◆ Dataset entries
*** Begin section ***

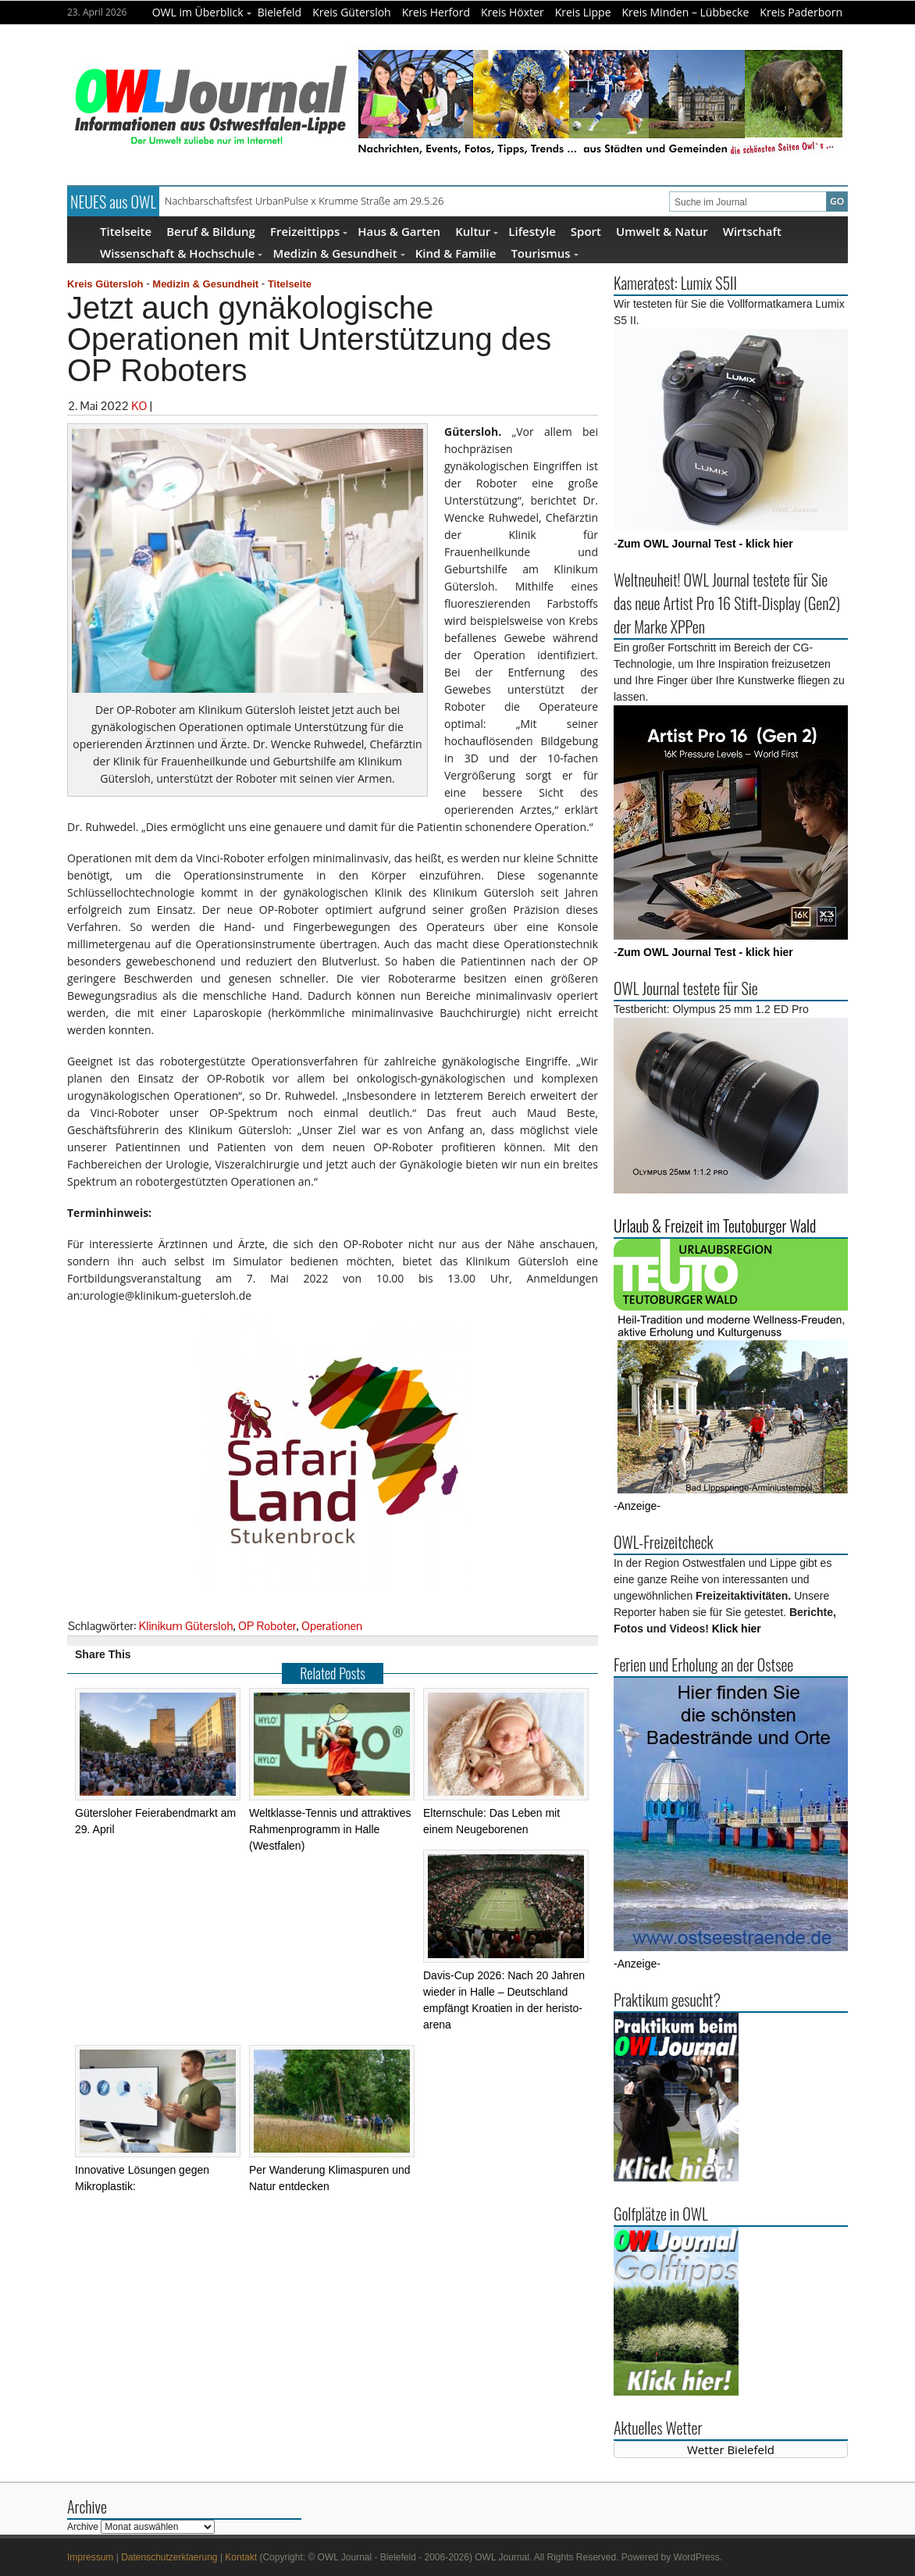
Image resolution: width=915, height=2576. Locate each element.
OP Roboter (267, 1625)
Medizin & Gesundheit (338, 252)
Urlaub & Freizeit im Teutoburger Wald (715, 1225)
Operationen (331, 1625)
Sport (586, 230)
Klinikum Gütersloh (186, 1625)
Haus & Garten (399, 230)
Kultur (476, 230)
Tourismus (544, 252)
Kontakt (241, 2557)
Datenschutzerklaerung (169, 2557)
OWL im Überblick (201, 12)
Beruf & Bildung (210, 230)
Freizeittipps (308, 230)
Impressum (90, 2557)
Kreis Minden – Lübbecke (685, 12)
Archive (82, 2526)
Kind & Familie (456, 252)
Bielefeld (280, 12)
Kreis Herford (436, 12)
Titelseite (125, 230)
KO (139, 405)
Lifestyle (532, 230)
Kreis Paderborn (801, 12)
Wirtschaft (752, 230)
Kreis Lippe (583, 12)
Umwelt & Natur (662, 230)
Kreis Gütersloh (351, 12)
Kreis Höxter (512, 12)
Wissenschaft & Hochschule (181, 252)
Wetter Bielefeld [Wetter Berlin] (730, 2449)
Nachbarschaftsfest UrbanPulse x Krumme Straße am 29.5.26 (304, 201)
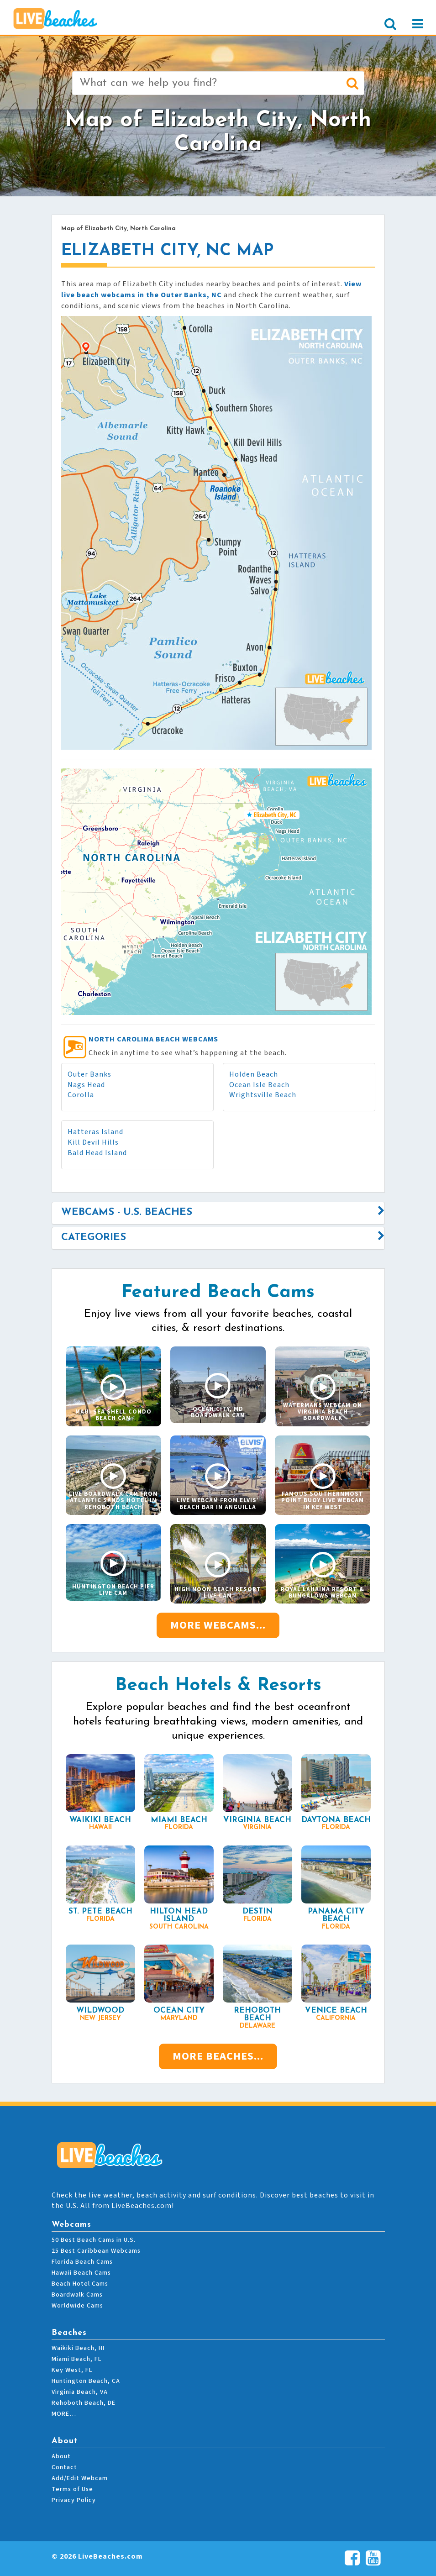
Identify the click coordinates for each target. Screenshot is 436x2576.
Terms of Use (72, 2489)
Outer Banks (89, 1074)
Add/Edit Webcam (80, 2478)
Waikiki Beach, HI (78, 2348)
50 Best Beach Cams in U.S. (94, 2240)
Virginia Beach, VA (80, 2392)
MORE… (64, 2413)
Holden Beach (253, 1074)
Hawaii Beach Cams (81, 2272)
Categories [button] (93, 1237)
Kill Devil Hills (93, 1142)
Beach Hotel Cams (80, 2283)
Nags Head (86, 1085)
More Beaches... (218, 2056)
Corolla (81, 1095)
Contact (64, 2467)
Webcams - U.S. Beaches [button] (126, 1212)
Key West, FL (72, 2370)
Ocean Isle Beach (259, 1085)
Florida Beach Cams (82, 2261)
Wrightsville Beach (262, 1095)
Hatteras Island (95, 1132)
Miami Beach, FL (76, 2359)
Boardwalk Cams (77, 2294)
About (61, 2456)
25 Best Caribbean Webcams (96, 2250)
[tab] (218, 1212)
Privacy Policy (74, 2500)
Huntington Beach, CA (86, 2381)
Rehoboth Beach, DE (84, 2403)
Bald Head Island (97, 1153)
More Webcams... (218, 1625)
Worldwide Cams (77, 2305)
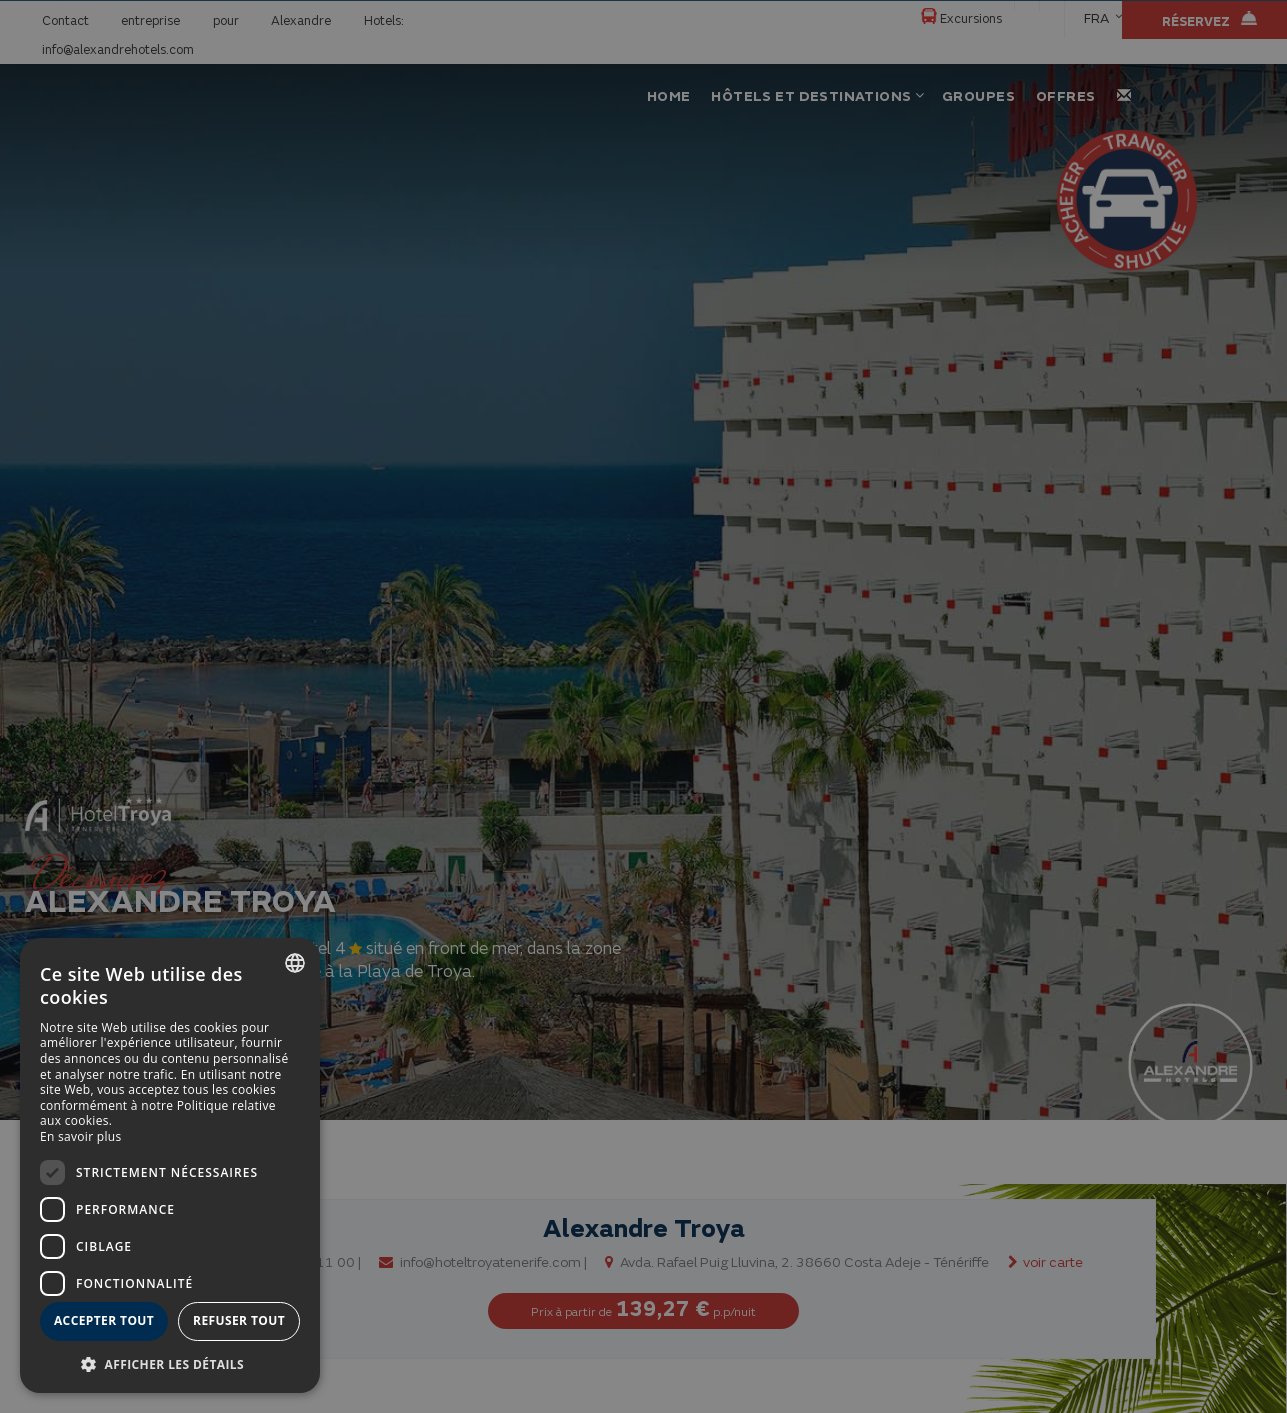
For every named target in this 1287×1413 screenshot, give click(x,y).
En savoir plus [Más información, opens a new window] (80, 1136)
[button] (170, 1363)
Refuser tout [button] (239, 1320)
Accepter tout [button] (104, 1320)
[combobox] (295, 963)
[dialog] (170, 1165)
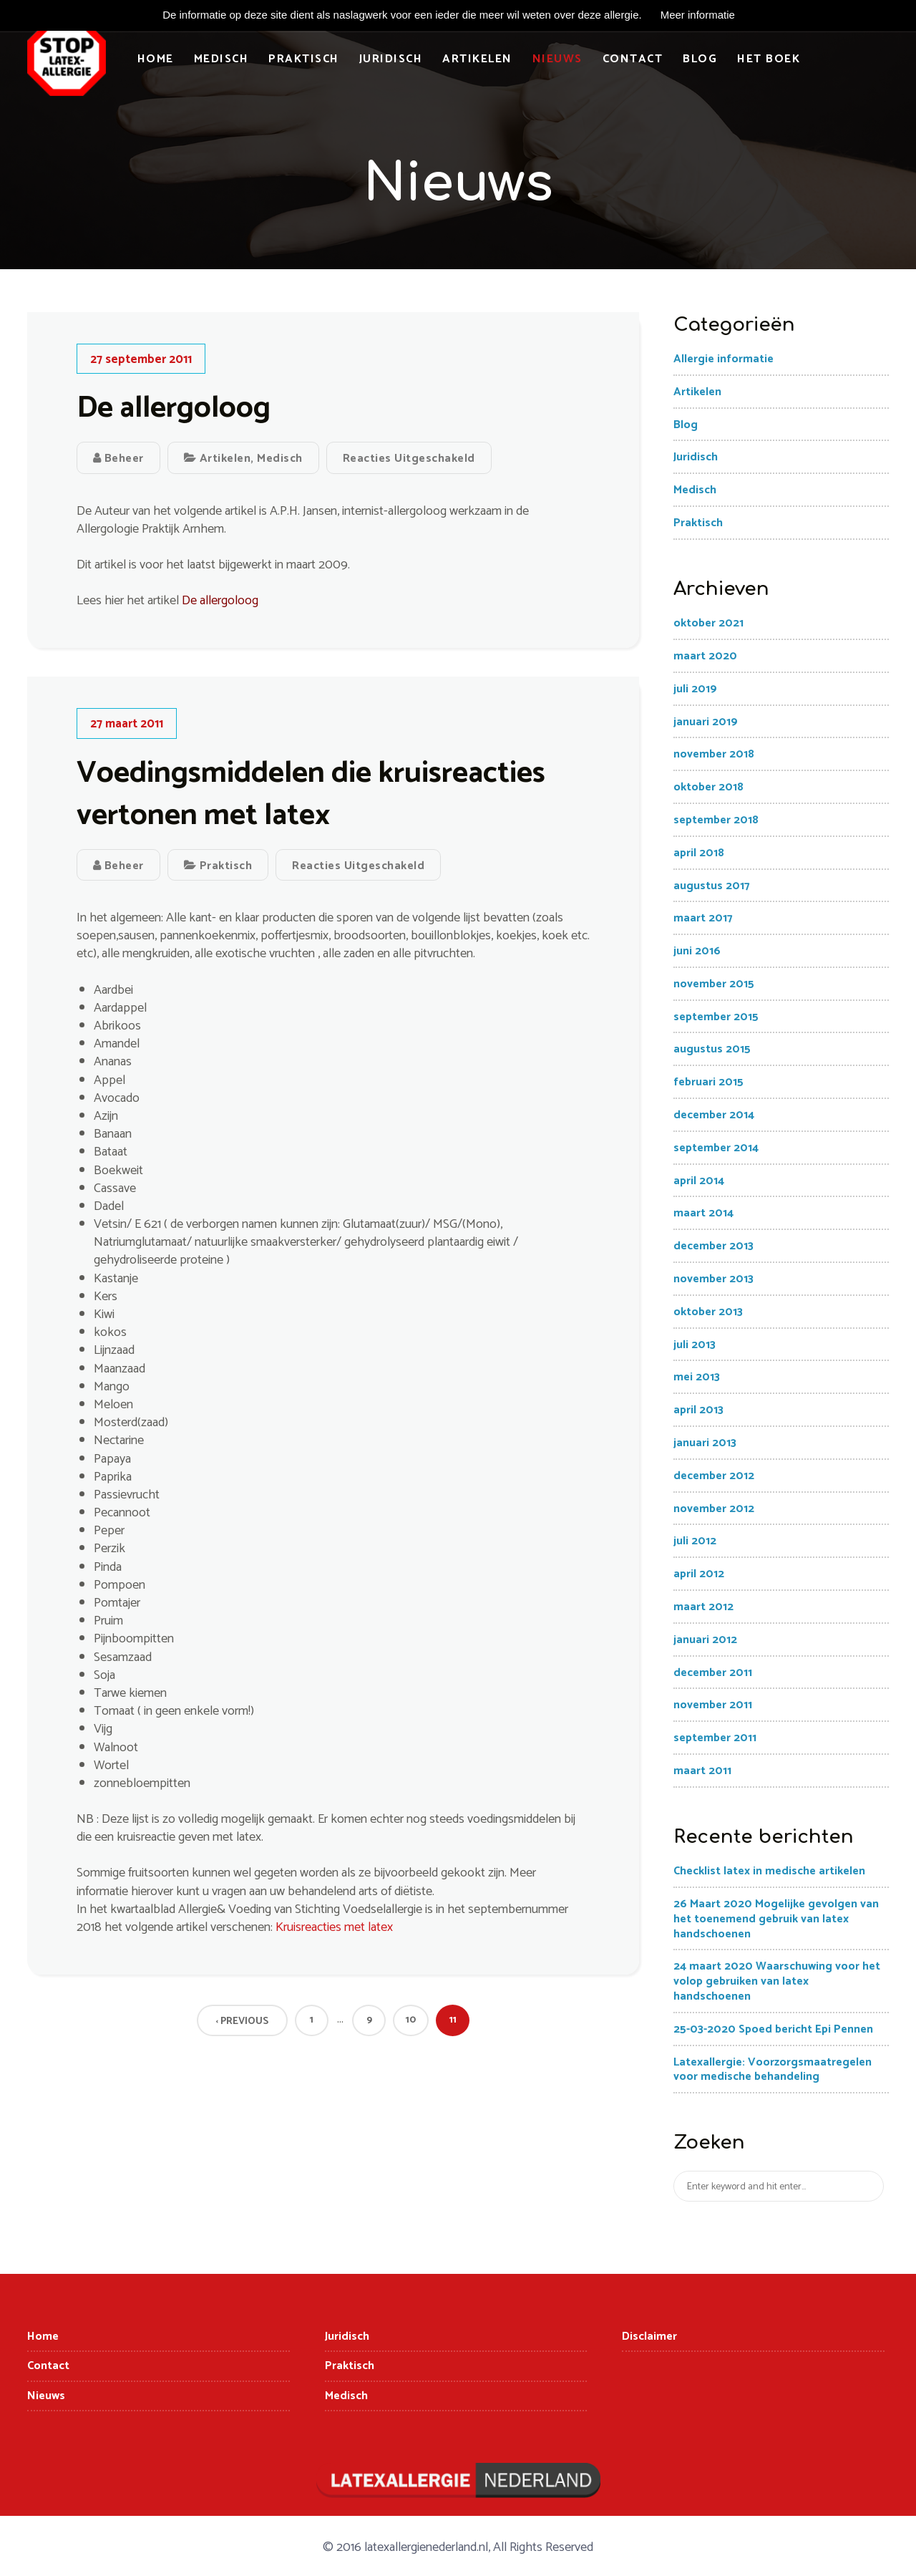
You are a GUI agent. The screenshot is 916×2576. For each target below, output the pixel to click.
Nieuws (557, 59)
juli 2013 (694, 1345)
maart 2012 (703, 1607)
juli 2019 (695, 689)
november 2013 (713, 1279)
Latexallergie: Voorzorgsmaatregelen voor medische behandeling (772, 2070)
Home (155, 59)
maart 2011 (702, 1771)
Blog (700, 59)
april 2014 (698, 1181)
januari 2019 (705, 722)
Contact (633, 59)
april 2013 (698, 1410)
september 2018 (716, 821)
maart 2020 (705, 657)
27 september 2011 (141, 359)
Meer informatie (698, 15)
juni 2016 (697, 952)
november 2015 (713, 984)
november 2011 (712, 1705)
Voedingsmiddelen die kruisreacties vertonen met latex (311, 795)
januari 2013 (704, 1443)
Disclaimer (649, 2337)
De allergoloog (174, 409)
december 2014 (713, 1115)
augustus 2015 (712, 1050)
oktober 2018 (708, 788)
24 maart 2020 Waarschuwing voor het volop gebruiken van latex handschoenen (776, 1982)
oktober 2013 (708, 1312)
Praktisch (304, 59)
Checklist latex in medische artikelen (769, 1872)
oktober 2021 (708, 624)
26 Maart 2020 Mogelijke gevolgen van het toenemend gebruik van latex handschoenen (776, 1920)
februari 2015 (708, 1083)
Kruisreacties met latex (334, 1928)
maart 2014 (703, 1214)
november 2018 (713, 755)
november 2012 (713, 1509)
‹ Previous (242, 2022)
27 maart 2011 (126, 725)
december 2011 (712, 1672)
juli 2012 (694, 1541)
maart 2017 (703, 919)
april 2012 (698, 1574)
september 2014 (716, 1148)
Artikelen (478, 59)
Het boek (769, 59)
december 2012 (713, 1476)
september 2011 (714, 1738)
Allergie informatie (723, 359)
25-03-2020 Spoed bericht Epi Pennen (773, 2030)
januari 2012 (705, 1640)
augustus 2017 (711, 886)
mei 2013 (696, 1378)
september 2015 (716, 1017)
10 (411, 2021)
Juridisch (391, 59)
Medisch (221, 59)
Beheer (118, 459)
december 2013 (713, 1246)
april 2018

*** End section ***

◆ Directions
Look through the entries and return each line that has the word "december" in it.

◆ Reply to the task
december 2014 (713, 1115)
december 2011 (712, 1672)
december 2012 (713, 1476)
december 2013 (713, 1246)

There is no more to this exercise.